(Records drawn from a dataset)
═══
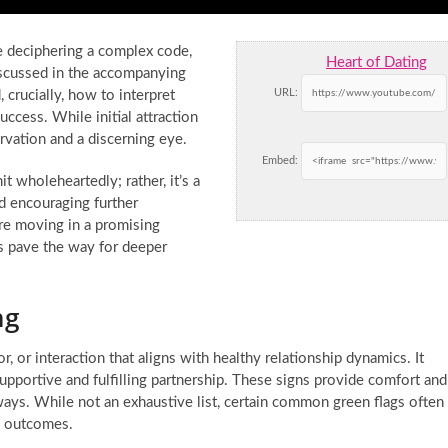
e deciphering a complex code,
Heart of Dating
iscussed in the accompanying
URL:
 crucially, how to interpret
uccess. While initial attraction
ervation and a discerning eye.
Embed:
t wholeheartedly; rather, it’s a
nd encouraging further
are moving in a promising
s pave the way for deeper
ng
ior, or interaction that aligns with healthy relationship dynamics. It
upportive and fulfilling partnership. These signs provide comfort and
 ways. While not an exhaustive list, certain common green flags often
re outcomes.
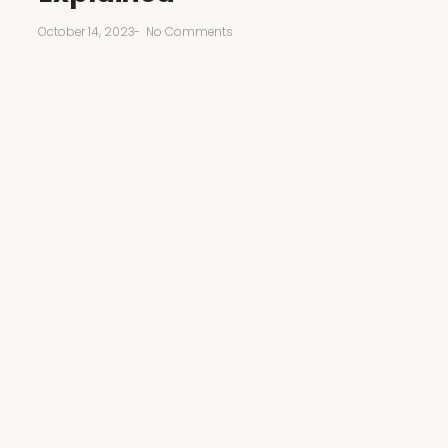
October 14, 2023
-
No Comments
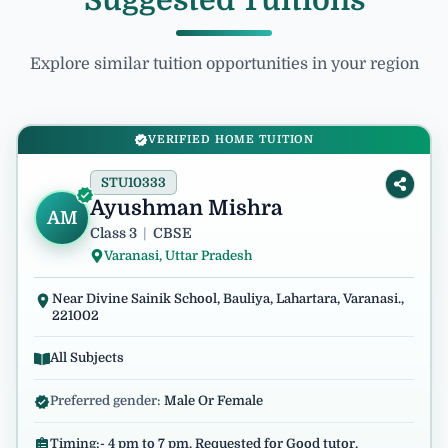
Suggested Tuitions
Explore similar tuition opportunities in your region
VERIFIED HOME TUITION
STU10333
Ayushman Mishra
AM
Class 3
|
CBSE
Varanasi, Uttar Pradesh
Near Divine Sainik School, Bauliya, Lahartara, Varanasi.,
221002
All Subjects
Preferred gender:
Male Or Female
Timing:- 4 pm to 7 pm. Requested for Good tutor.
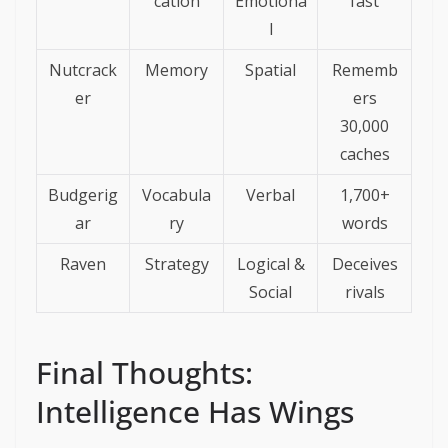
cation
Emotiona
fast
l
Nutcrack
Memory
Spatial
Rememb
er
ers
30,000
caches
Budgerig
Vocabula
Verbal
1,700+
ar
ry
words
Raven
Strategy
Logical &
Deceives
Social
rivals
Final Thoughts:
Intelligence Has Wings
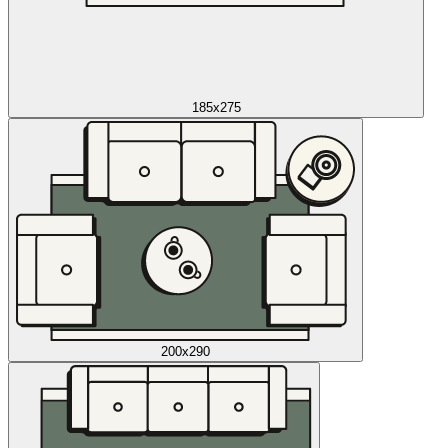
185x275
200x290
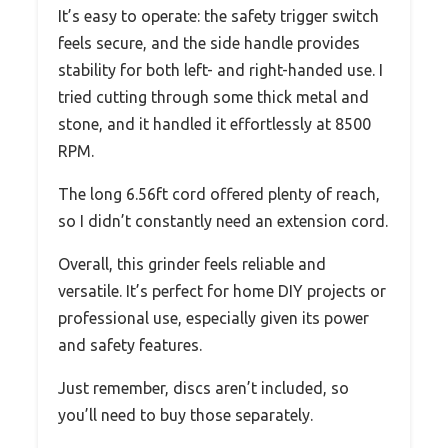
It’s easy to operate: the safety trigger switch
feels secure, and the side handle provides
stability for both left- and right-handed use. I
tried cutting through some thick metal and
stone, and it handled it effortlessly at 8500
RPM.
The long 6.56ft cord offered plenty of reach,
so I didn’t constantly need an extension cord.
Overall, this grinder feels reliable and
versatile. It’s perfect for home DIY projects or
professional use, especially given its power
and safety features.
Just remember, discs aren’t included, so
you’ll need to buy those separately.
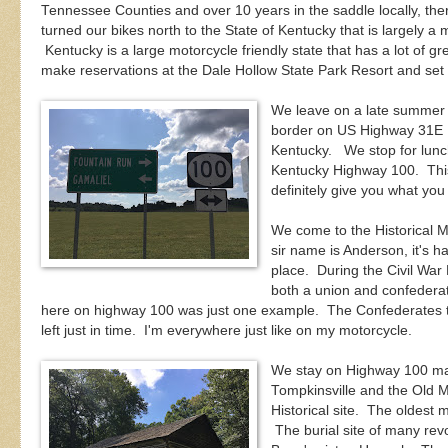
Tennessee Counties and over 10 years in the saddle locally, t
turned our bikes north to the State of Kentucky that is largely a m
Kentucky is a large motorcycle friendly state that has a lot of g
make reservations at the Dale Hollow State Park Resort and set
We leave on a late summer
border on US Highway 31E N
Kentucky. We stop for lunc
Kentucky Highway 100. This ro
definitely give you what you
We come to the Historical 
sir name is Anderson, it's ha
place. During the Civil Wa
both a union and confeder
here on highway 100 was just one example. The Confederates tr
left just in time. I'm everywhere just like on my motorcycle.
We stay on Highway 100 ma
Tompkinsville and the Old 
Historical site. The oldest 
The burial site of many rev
═══
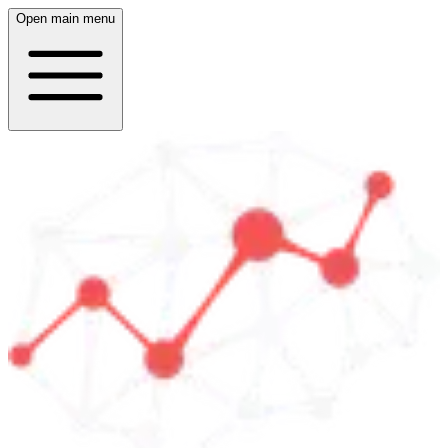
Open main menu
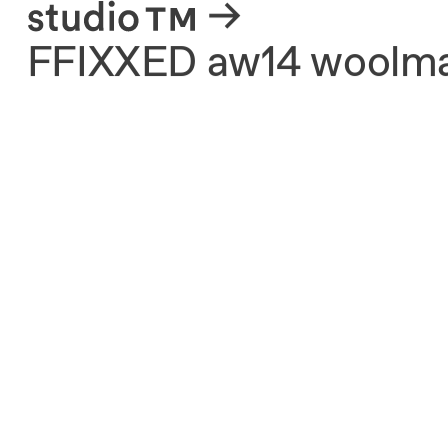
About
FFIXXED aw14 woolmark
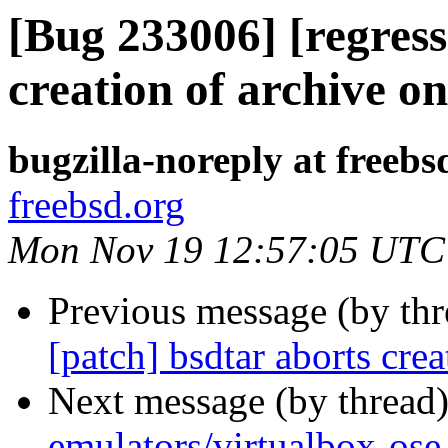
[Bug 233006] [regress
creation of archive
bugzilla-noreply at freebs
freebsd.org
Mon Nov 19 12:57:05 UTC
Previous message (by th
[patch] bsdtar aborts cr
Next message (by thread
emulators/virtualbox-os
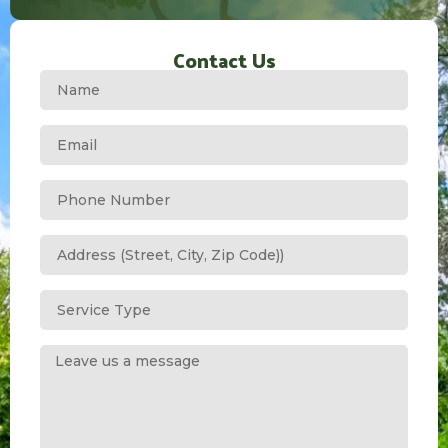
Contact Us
═══
What you should do -> Set aside each line above that includes the string "motorcycle" and report it.

Result ->
Kentucky is a large motorcycle friendly state that has a lot of g
left just in time. I'm everywhere just like on my motorcycle.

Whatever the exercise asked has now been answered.